STV and above-the-line voting for elected ‘Lords’?

The following is a guest-post by Alan Renwick, Professor at the University of Reading in the UK. It originally appeared at the Reading Politics blog.

I asked Alan if I could reproduce this essay here at F&V, figuring it would be of interest to this community.

All of what follows is by Alan. I will also copy over a comment that I originally posted at Reading Politics.

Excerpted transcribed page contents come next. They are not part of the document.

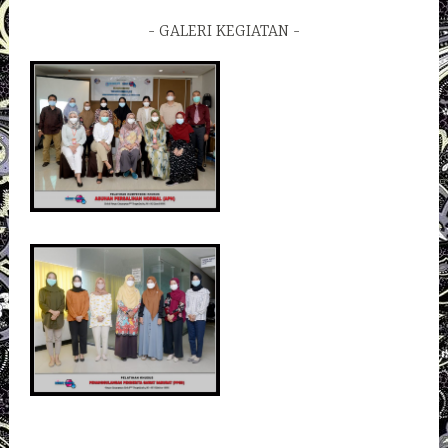
GALERI KEGIATAN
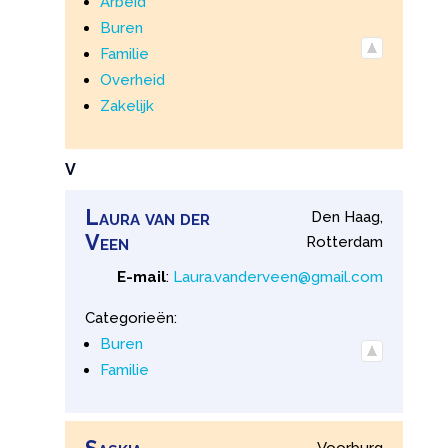
Arbeid
Buren
Familie
Overheid
Zakelijk
V
Laura
van der
Den Haag,
Veen
Rotterdam
E-mail
:
Laura.vanderveen@gmail.com
Categorieën:
Buren
Familie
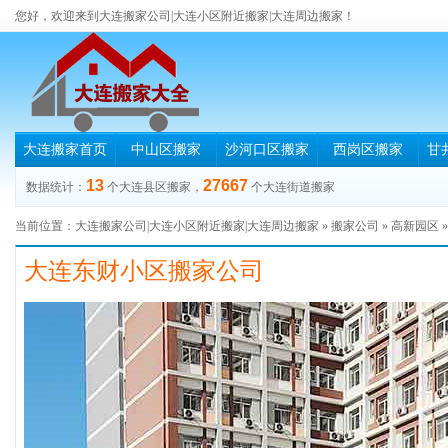
您好，欢迎来到大连搬家公司|大连小区附近搬家|大连周边搬家！
大连搬家首页
中山区搬家
沙河口区搬家
西岗区搬家
甘
13
27667
数据统计：
个大连县区搬家，
个大连街道搬家
当前位置：
大连搬家公司|大连小区附近搬家|大连周边搬家
»
搬家公司
»
高新园区
大连东财小区搬家公司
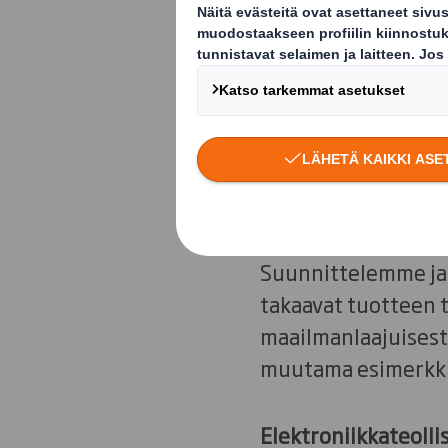
teollisuudessa
vanerin tai met
Tarjoamme kattavan
teollisuudenaloill
pystymme vastaamaa
Suunnittelemme ja 
takaavat tuotteen t
maailmanlaajuisesti
muutama esimerkki
Elektroniikkateolli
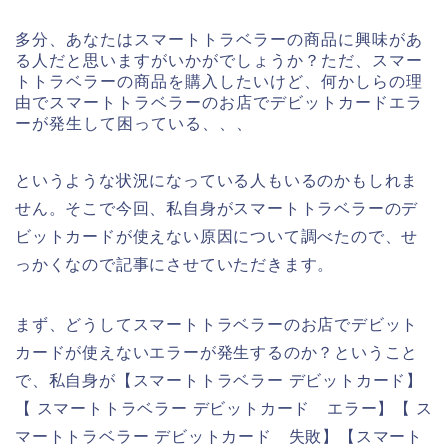
多分、あなたはスマートトラベラーの商品に興味があ
る人だと思いますがいかがでしょうか？ただ、スマー
トトラベラーの商品を購入したいけど、何かしらの理
由でスマートトラベラーのお店でデビットカードエラ
ーが発生して困っている、、、
というような状況になっている人もいるのかもしれま
せん。そこで今回、私自身がスマートトラベラーのデ
ビットカードが使えない原因について調べたので、せ
っかくなので記事にさせていただきます。
まず、どうしてスマートトラベラーのお店でデビット
カードが使えないエラーが発生するのか？ということ
で、私自身が【スマートトラベラー デビットカード】
【 スマートトラベラー デビットカード エラー】【 ス
マートトラベラー デビットカード 失敗】【スマート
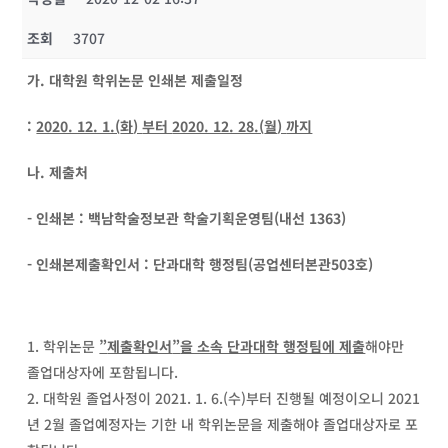
조회
3707
가
.
대학원 학위논문 인쇄본 제출일정
:
2020. 12. 1.(
화
)
부터
2020. 12. 28.(
월
)
까지
나
.
제출처
-
인쇄본
:
백남학술정보관 학술기획운영팀
(
내선
1363)
-
인쇄본제출확인서
:
단과대학 행정팀(공업센터본관503호)
학위논문
”
제출확인서
”
을 소속 단과대학 행정팀에 제출
해야만
졸업대상자에 포함됩니다.
대학원 졸업사정이 2021. 1. 6.(수)부터 진행될 예정이오니 2021
년 2월 졸업예정자는 기한 내 학위논문을 제출해야 졸업대상자로 포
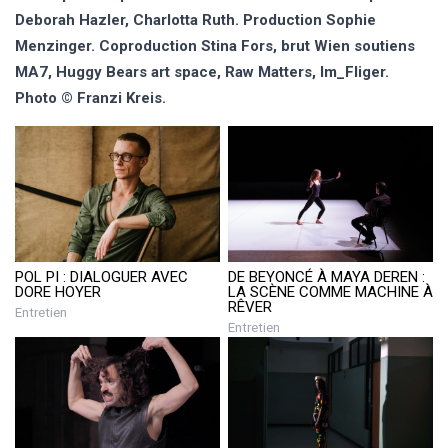
Deborah Hazler, Charlotta Ruth. Production Sophie
Menzinger. Coproduction Stina Fors, brut Wien soutiens
MA7, Huggy Bears art space, Raw Matters, Im_Fliger.
Photo © Franzi Kreis.
POL PI : DIALOGUER AVEC
DE BEYONCÉ À MAYA DEREN :
DORE HOYER
LA SCÈNE COMME MACHINE À
RÊVER
Entretien
Entretien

Electing the House of Lords: Should there be above-the-line voting?
Alan Renwick

The parliamentary select committee that has been examining the government’s proposals for reform of the House of Lords will be publishing its report in a couple of weeks’ time. Rumour has it that they want an electoral system different from the one proposed by the government. Nick Clegg and colleagues argue that the Single Transferable Vote (STV) form of proportional representation should be used. But the committee has been interested in finding a system that will give voters a choice between voting for individual candidates and for a single party ticket (see the transcript of their oral evidence session last December, when the quizzed Iain McLean and me on this subject). According to the Guardian, the committee is going to recommend the form of STV used in many Australian elections, where voters can vote ‘above the line’ for a party or ‘below the line’ for individual candidates.

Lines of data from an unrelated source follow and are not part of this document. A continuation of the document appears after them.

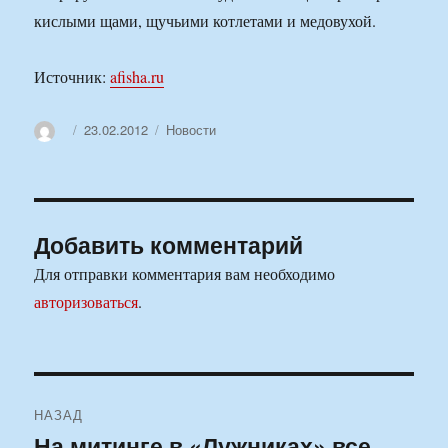
кислыми щами, щучьими котлетами и медовухой.
Источник:
afisha.ru
Автор
Опубликовано
Рубрики
23.02.2012
Новости
Добавить комментарий
Для отправки комментария вам необходимо
авторизоваться
.
Навигация
НАЗАД
по
На митинге в «Лужниках» все
Предыдущая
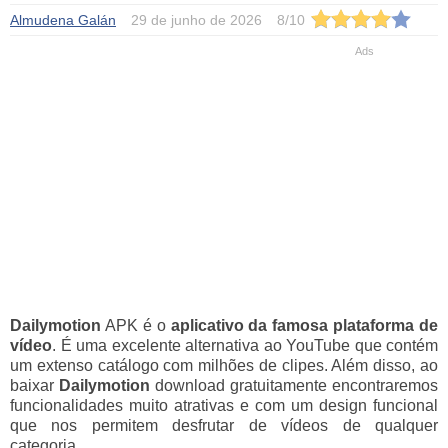
Almudena Galán
29 de junho de 2026
8
/
10
Dailymotion
APK é o
aplicativo da famosa plataforma de
vídeo
. É uma excelente alternativa ao YouTube que contém
um extenso catálogo com milhões de clipes. Além disso, ao
baixar
Dailymotion
download gratuitamente encontraremos
funcionalidades muito atrativas e com um design funcional
que nos permitem desfrutar de vídeos de qualquer
categoria.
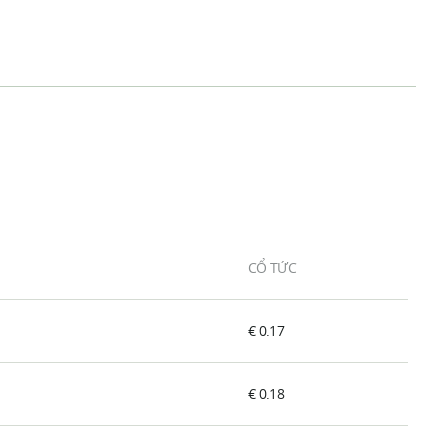
CỔ TỨC
€ 0.17
€ 0.18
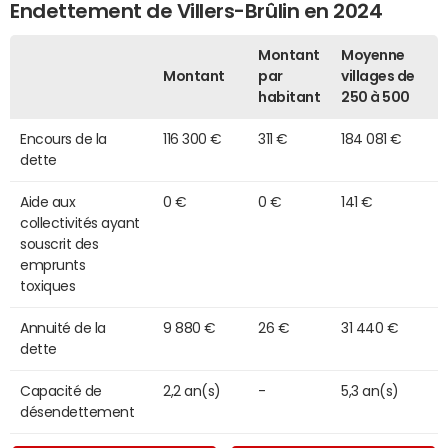
Endettement de Villers-Brûlin en 2024
Montant
Moyenne
Montant
par
villages de
habitant
250 à 500
Encours de la
116 300 €
311 €
184 081 €
dette
Aide aux
0 €
0 €
141 €
collectivités ayant
souscrit des
emprunts
toxiques
Annuité de la
9 880 €
26 €
31 440 €
dette
Capacité de
2,2 an(s)
-
5,3 an(s)
désendettement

The Electoral Reform Society is crying foul over this. Calling the proposals a ‘dog’s breakfast’, they say that STV with above-the-line voting will return power to the parties, rather than allowing voters to determine who gets elected.

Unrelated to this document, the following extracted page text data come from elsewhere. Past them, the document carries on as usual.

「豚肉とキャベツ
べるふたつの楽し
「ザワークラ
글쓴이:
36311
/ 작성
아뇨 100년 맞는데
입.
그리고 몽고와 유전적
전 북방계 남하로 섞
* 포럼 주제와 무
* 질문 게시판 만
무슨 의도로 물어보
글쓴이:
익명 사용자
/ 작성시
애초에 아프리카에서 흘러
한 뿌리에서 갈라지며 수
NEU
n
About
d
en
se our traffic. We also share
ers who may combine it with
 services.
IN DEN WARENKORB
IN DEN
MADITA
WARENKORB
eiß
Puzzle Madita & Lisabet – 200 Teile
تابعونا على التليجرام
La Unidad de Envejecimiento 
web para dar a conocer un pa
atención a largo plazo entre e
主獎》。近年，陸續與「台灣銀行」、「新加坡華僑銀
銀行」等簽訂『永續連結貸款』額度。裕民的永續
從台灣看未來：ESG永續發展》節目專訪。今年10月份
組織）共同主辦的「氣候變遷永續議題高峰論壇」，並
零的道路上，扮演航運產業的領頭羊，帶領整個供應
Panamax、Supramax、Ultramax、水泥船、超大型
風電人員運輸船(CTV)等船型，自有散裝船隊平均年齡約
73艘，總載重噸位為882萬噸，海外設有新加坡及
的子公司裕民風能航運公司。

What should dispassionate observers make of this? I think three questions need to be considered. First, how much power would the inclusion of a party voting option give to parties and to voters? Second, how much power should parties and voters have in determining which candidates are elected? Third, are there any other considerations that we should take into account before deciding whether we think that possibility of above-the-line voting should be welcomed? Most of this rather lengthy (sorry) post will focus on the first of these questions; I’ll say a little about the other two at the end.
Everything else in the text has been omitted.